Это касательно внешнего обличья города. Но и в самом воздухе здесь застоялось что-то от человеческой психологии последних десятилетий пятнадцатого века, от истерии уходящего Средневековья, от его подспудных психических эпидемий. Странно говорить это в применении к прозаическому современному городу, но он не был современен, он был стар, а старость – это прошлое, живущее в настоящем, прошлое под тонким наносным слоем нового. Пусть это звучит рискованно, но, право же, крестовый поход детей, пляски в честь святого Витта, визионерско-коммунистическая проповедь какого-нибудь «босоногого брата» у костра, сжигающего презренные предметы «языческой» церковности, обновление креста и мистический крестный ход, – казалось, все это здесь вот-вот разразится. Конечно, ничего такого не случалось, да и не могло случиться. Полиция в согласии с эпохой и ее порядками никогда бы этого не допустила. И все же! Чего только в наши дни не допускала полиция – опять-таки в полном согласии с эпохой, которая до всего этого снова стала охоча. Ведь наше время тайно, да нет, какое там тайно, вполне сознательно, с на редкость даже самодовольной сознательностью, поневоле заставляющей усомниться в естественном развитии жизни и насаждающей ложную, дурную историчность, тяготеет к тем ушедшим эпохам и с энтузиазмом повторяет их символические действа, в которых столько темного, столько смертельно оскорбительного для духа новейшего времени, – сожжение книг, например, и многое другое, о чем лучше и вовсе не говорить.
Признаком анахронической патологии и подспудной эксцентричности города служат многочисленные «оригиналы» – чудаки и полупомешанные, проживающие в его стенах и, подобно старинным постройкам, неотъемлемые от местного колорита. Их антиподами являются дети, мальчишки, которые гурьбой бегут за ними, высмеивают их и затем, охваченные суеверным страхом, бросаются наутек. Старух определенного типа в определенные времена без всяких околичностей объявляли ведьмами, – обвинение, основывавшееся на их уродливо-живописной внешности, которая, надо думать, по-настоящему-то и формировалась под воздействием подобных подозрений, почти в точности повторяя образ ведьмы из народной сказки: маленькая, старая, сгорбленная, тонкогубая, с виду коварная, с носом, похожим на клюв, со слезящимися глазами, размахивающая неизменной клюкой; были у нее и другие атрибуты – кошка, сова, говорящая птица. В Кайзерсашерне никогда не переводились старухи такого обличья, но самой популярной, самой задразненной и устрашающей была «подвальная Лиза», прозванная так оттого, что ютилась в подвале на улице Медников. Вид этой старухи до такой степени соответствовал суеверному представлению о ведьмах, что даже самым здравомыслящим прохожим при встрече с «подвальной Лизой», особенно если за ней бежали ребятишки, а она проклятиями и бранью отгоняла их, овладевал архаический ужас, хотя Лиза была вполне добропорядочной старухой.

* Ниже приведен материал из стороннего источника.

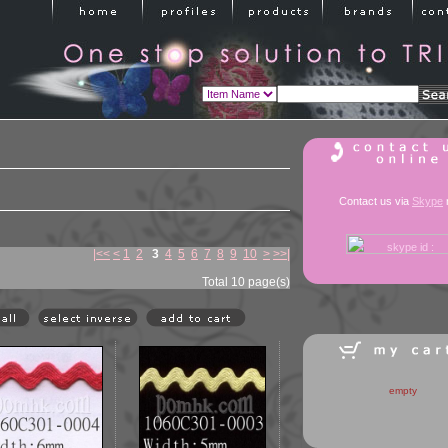
Contact us via
Skype
|<<
<
1
2
3
4
5
6
7
8
9
10
>
>>|
Total 10 page(s)
empty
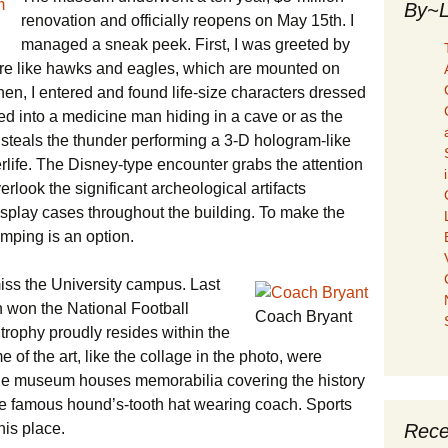
By~L
renovation and officially reopens on May 15th. I
managed a sneak peek. First, I was greeted by
ure like hawks and eagles, which are mounted on
en, I entered and found life-size characters dressed
ed into a medicine man hiding in a cave or as the
e steals the thunder performing a 3-D hologram-like
erlife. The Disney-type encounter grabs the attention
erlook the significant archeological artifacts
display cases throughout the building. To make the
amping is an option.
iss the University campus. Last
 won the National Football
Coach Bryant
rophy proudly resides within the
e of the art, like the collage in the photo, were
The museum houses memorabilia covering the history
the famous hound’s-tooth hat wearing coach. Sports
Rece
his place.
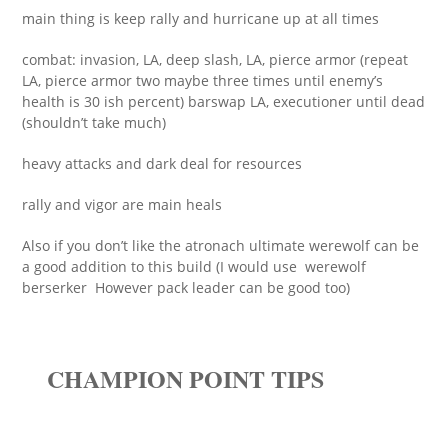
main thing is keep rally and hurricane up at all times
combat: invasion, LA, deep slash, LA, pierce armor (repeat
LA, pierce armor two maybe three times until enemy’s
health is 30 ish percent) barswap LA, executioner until dead
(shouldn’t take much)
heavy attacks and dark deal for resources
rally and vigor are main heals
Also if you don’t like the atronach ultimate werewolf can be
a good addition to this build (I would use werewolf
berserker However pack leader can be good too)
CHAMPION POINT TIPS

Здесь я позволю себе замечание, подсказанное опытом наших дней. Для ревнителей просвещения в самом слове «народ» всегда слышится что-то устрашающе архаическое. Мы знаем, что обращаться к массе как к «народу» часто значит толкать ее на дело отсталое и злое. Что только не совершалось на наших и не на наших глазах именем «народа»! Именем Бога, именем человечества или права такое бы не совершилось! Но верно и то, что народ всегда остается народом, во всяком случае, в его существе имеется архаический пласт, который побуждает жителей с улицы Медников, в день выборов опускающих в урны социал-демократические бюллетени, приписывать что-то бесовское бедной старушке, прозябающей в подвале, и, завидя ее, хватать своих детей, чтобы уберечь их от ведьминого сглаза. Если бы такую женщину теперь предали сожжению, – а у нас это вполне возможно, разве что причину подыскали бы другую, – они бы стояли у костра, воздвигнутого перед магистратом, глазели, но о бунте бы не помышляли. Я говорил о народе, хотя такой древненародный пласт есть в каждом из нас, и скажу откровенно: я не считаю религию тем средством, которое не позволяет ему прорваться наружу. Здесь, по-моему, может помочь только литература, проповедь гуманизма, выдвигающего идеал свободного, прекрасного человека.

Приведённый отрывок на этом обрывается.